▶ [Task to carry out]:
Omit the pictures, then reproduce every remaining record exactly.

▶ [Data records]:
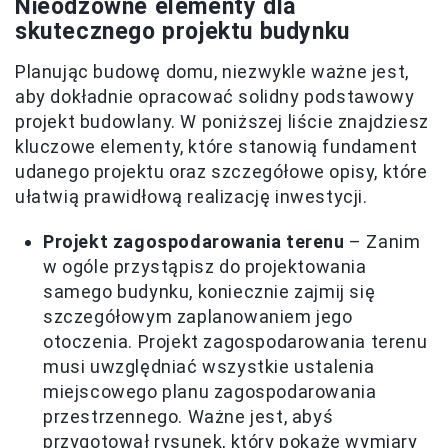
Nieodzowne elementy dla
skutecznego projektu budynku
Planując budowę domu, niezwykle ważne jest,
aby dokładnie opracować solidny podstawowy
projekt budowlany. W poniższej liście znajdziesz
kluczowe elementy, które stanowią fundament
udanego projektu oraz szczegółowe opisy, które
ułatwią prawidłową realizację inwestycji.
Projekt zagospodarowania terenu
– Zanim
w ogóle przystąpisz do projektowania
samego budynku, koniecznie zajmij się
szczegółowym zaplanowaniem jego
otoczenia. Projekt zagospodarowania terenu
musi uwzględniać wszystkie ustalenia
miejscowego planu zagospodarowania
przestrzennego. Ważne jest, abyś
przygotował rysunek, który pokaże wymiary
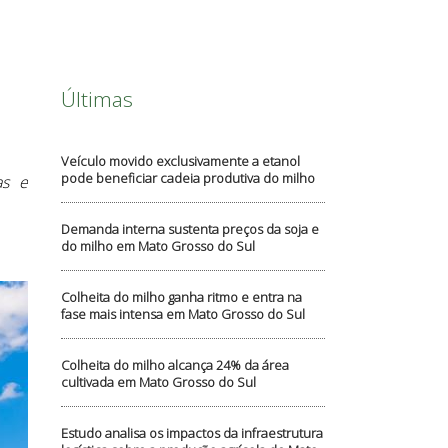
Últimas
Veículo movido exclusivamente a etanol
pode beneficiar cadeia produtiva do milho
as e
Demanda interna sustenta preços da soja e
do milho em Mato Grosso do Sul
Colheita do milho ganha ritmo e entra na
fase mais intensa em Mato Grosso do Sul
Colheita do milho alcança 24% da área
cultivada em Mato Grosso do Sul
Estudo analisa os impactos da infraestrutura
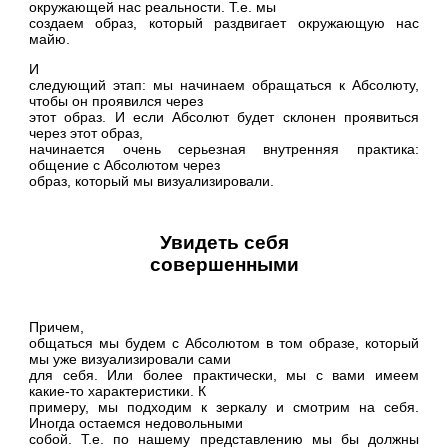
окружающей нас реальности. Т.е. мы
создаем образ, который раздвигает окружающую нас
майю.
И
следующий этап: мы начинаем обращаться к Абсолюту,
чтобы он проявился через
этот образ. И если Абсолют будет склонен проявиться
через этот образ,
начинается очень серьезная внутренняя практика:
общение с Абсолютом через
образ, который мы визуализировали.
Увидеть себя
совершенными
Причем,
общаться мы будем с Абсолютом в том образе, который
мы уже визуализировали сами
для себя. Или более практически, мы с вами имеем
какие-то характеристики. К
примеру, мы подходим к зеркалу и смотрим на себя.
Иногда остаемся недовольными
собой. Т.е. по нашему представлению мы бы должны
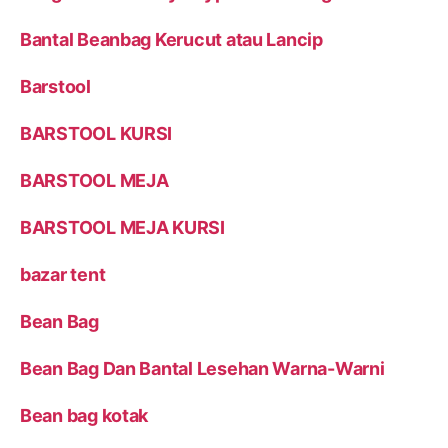
Bantal Beanbag Kerucut atau Lancip
Barstool
BARSTOOL KURSI
BARSTOOL MEJA
BARSTOOL MEJA KURSI
bazar tent
Bean Bag
Bean Bag Dan Bantal Lesehan Warna-Warni
Bean bag kotak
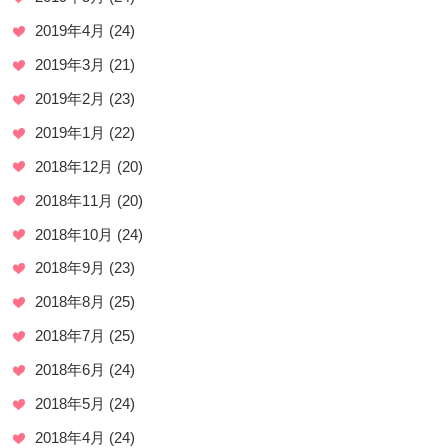
2019年4月
(24)
2019年3月
(21)
2019年2月
(23)
2019年1月
(22)
2018年12月
(20)
2018年11月
(20)
2018年10月
(24)
2018年9月
(23)
2018年8月
(25)
2018年7月
(25)
2018年6月
(24)
2018年5月
(24)
2018年4月
(24)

▶ [Task response]:
Nieodzowne elementy dla
skutecznego projektu budynku
Planując budowę domu, niezwykle ważne jest,
aby dokładnie opracować solidny podstawowy
projekt budowlany. W poniższej liście znajdziesz
kluczowe elementy, które stanowią fundament
udanego projektu oraz szczegółowe opisy, które
ułatwią prawidłową realizację inwestycji.
Projekt zagospodarowania terenu
– Zanim
w ogóle przystąpisz do projektowania
samego budynku, koniecznie zajmij się
szczegółowym zaplanowaniem jego
otoczenia. Projekt zagospodarowania terenu
musi uwzględniać wszystkie ustalenia
miejscowego planu zagospodarowania
przestrzennego. Ważne jest, abyś
przygotował rysunek, który pokaże wymiary
Últimas
Veículo movido exclusivamente a etanol
pode beneficiar cadeia produtiva do milho
as e
Demanda interna sustenta preços da soja e
do milho em Mato Grosso do Sul
Colheita do milho ganha ritmo e entra na
fase mais intensa em Mato Grosso do Sul
Colheita do milho alcança 24% da área
cultivada em Mato Grosso do Sul
Estudo analisa os impactos da infraestrutura
окружающей нас реальности. Т.е. мы
создаем образ, который раздвигает окружающую нас
майю.
И
следующий этап: мы начинаем обращаться к Абсолюту,
чтобы он проявился через
этот образ. И если Абсолют будет склонен проявиться
через этот образ,
начинается очень серьезная внутренняя практика:
общение с Абсолютом через
образ, который мы визуализировали.
Увидеть себя
совершенными
Причем,
общаться мы будем с Абсолютом в том образе, который
мы уже визуализировали сами
для себя. Или более практически, мы с вами имеем
какие-то характеристики. К
примеру, мы подходим к зеркалу и смотрим на себя.
Иногда остаемся недовольными
собой. Т.е. по нашему представлению мы бы должны
Bantal Beanbag Kerucut atau Lancip
Barstool
BARSTOOL KURSI
BARSTOOL MEJA
BARSTOOL MEJA KURSI
bazar tent
Bean Bag
Bean Bag Dan Bantal Lesehan Warna-Warni
Bean bag kotak
2019年4月
(24)
2019年3月
(21)
2019年2月
(23)
2019年1月
(22)
2018年12月
(20)
2018年11月
(20)
2018年10月
(24)
2018年9月
(23)
2018年8月
(25)
2018年7月
(25)
2018年6月
(24)
2018年5月
(24)
2018年4月
(24)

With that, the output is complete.